From the severance corpus of 32 L, retain 2 L in a liquid mutual fund as emergency fund.

Buy an immediate annuity for balance 30 L. Considering 6% annuity you can expect to receive 15 K monthly payout.

Start an SIP of 90 K into a combination of pure equity funds for 12 years. After 12 years you can expect a corpus of around 3.12 Cr. You may buy immediate annuity for 2 Cr for your pension and earmark 1.12 Cr for buying a house.

Start a SIP of 40K into a combination of balanced advantage fund and equity savings fund for 6 years after which you may expect a corpus of around 40 L for kid's wedding.

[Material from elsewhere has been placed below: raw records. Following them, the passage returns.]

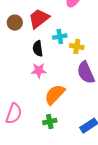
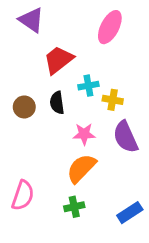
brown circle: (15, 23) -> (24, 107), moved
pink star: (39, 71) -> (84, 134), moved

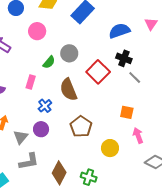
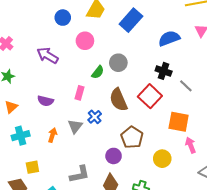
black cross: (124, 58) -> (164, 71), moved
red square: (98, 72) -> (150, 96), moved
orange square: (127, 112) -> (179, 122), size x1.5
purple circle: (41, 129) -> (114, 156), moved
gray triangle: (21, 137) -> (75, 126), moved

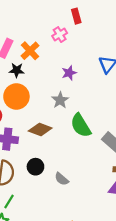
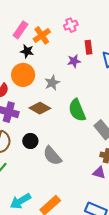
red rectangle: (76, 16) -> (88, 47), moved
gray star: (60, 100) -> (52, 83), moved
gray semicircle: (62, 179) -> (52, 156), size x1.5

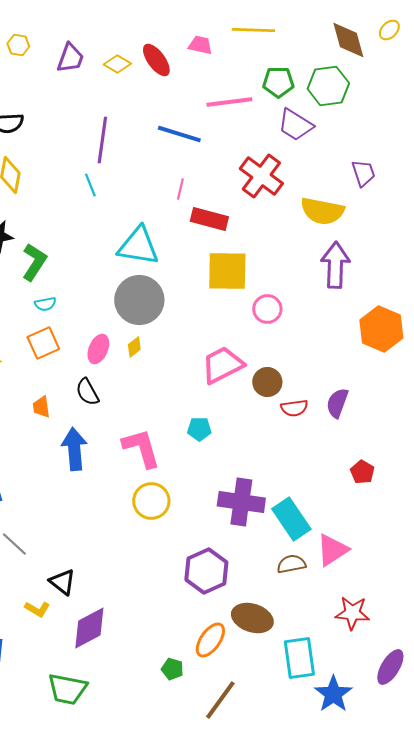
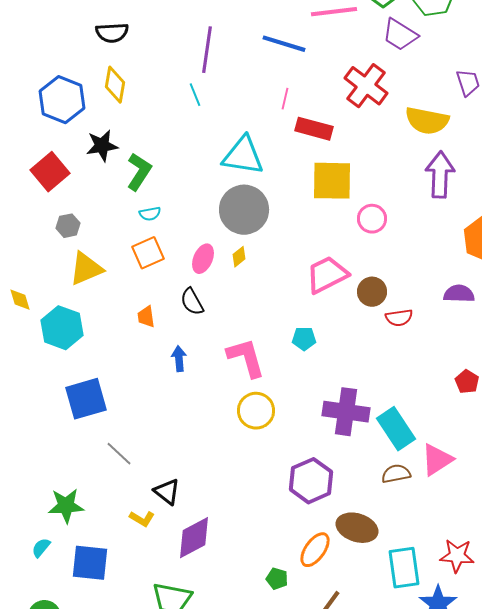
purple semicircle: (337, 403) -> (459, 294), moved, turned 72
blue arrow: (74, 449) -> (179, 359), size x0.6
red star: (352, 613) -> (457, 556), moved

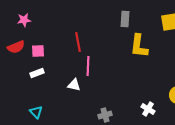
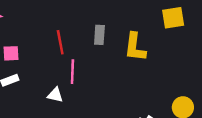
gray rectangle: (125, 19) -> (99, 35), moved

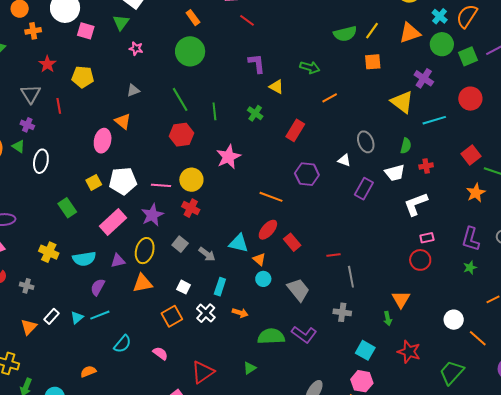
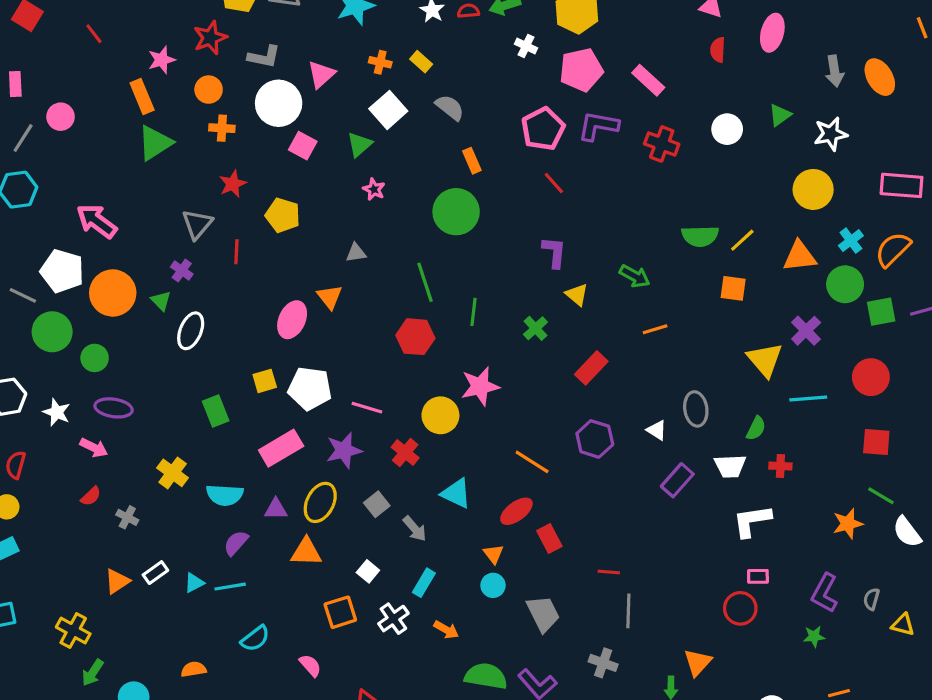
red square: (471, 155) -> (876, 442), moved, turned 30
yellow circle: (191, 180) -> (440, 415), moved
cyan triangle: (239, 243) -> (456, 493), moved

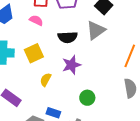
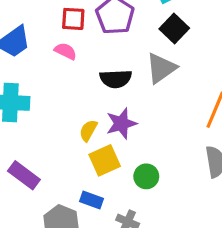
yellow square: (34, 53) -> (105, 160), moved
yellow semicircle: (46, 80) -> (88, 131), moved

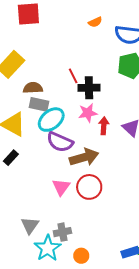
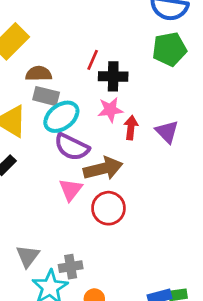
red line: (73, 76) -> (93, 60), turned 49
pink triangle: (61, 187) -> (71, 190), moved

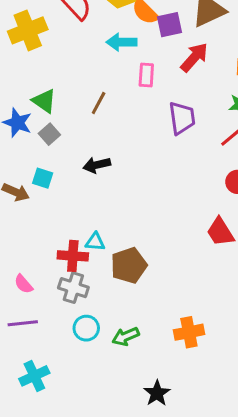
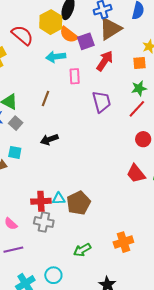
cyan triangle: (95, 242) -> (59, 199), moved
cyan circle: (86, 328) -> (53, 275), moved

1.7 L monthly salary+ 15 K monthly payout from annuity of severance corpus so total monthly income 1.85 L

Deducting SIP(90k+40k=1.30L) from 1.85 still leaves you around 55 K to cover monthly expenses.

Modest returns of 13% & 10% considered from pure equity and BAF+equity savings fund respectively.

Happy Investing!!

You may follow us on X at @mars_invest for updates.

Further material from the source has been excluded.